Gilbert Cardon souligne la valeur sociale de son association: « les gens qui s’occupent d’un jardin se sentent bien. Ils redécouvrent leur créativité, leur autonomie, leur liberté. C’est aussi une découverte culturelle : les personnes apprennent en faisant des choses et, petit à petit, elles se passionnent tellement pour leur activité qu’elles se remettent à lire et à étudier».

« Il ne faut pas se cacher derrière un nom »

groupe de gens
Rudolphe Koechli est ingénieur agronome. D’origine suisse, il a passé une dizaine d’années entre l’Afrique et l’Asie, où il a « vu et vécu la permaculture ». Il a même visité la ferme du Japonnais Fukuoka.

Depuis une vingtaine d’années, il a fondé à Wellin la ferme Arc-en-Ciel qu’il gère avec sa famille. De temps à autres, quelques stagiaires proposent leur aide, intéressés par les activités non ordinaires de cette structure.
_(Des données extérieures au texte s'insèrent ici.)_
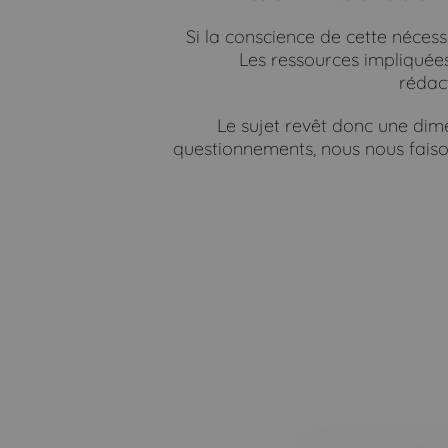
Si la conscience de cette nécessi
Les ressources impliquées 
rédact
Le sujet revêt donc une dim
questionnements, nous nous faiso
Leur modeste production approvisionne les consommateurs de produits naturels, ainsi que des Groupes d’Achats Solidaires .

« Je ne prétends pas pratiquer la permaculture. Ce que nous faisons ici, ce que nous expérimentons va vers l’idéal de cette méthode, mais nous avons encore un long chemin devant nous », avoue R. Koechli, qui aime se dire « prudent » au moment de définir son style de production.

Pour ce passionné, il n’est pas évident d’appliquer les principes de Mollison et de Fukuoka en Europe centrale. Des contraintes climatiques, ainsi qu’économiques et sociales, posent à la permaculture des problèmes de praticabilité – et, donc, de crédibilité. « Si nous voulons créer des choses alternatives, il faut qu’elles soient viables. Nous ne pouvons pas toujours nous cacher derrière le nom de l’une ou de l’autre forme d’agriculture ».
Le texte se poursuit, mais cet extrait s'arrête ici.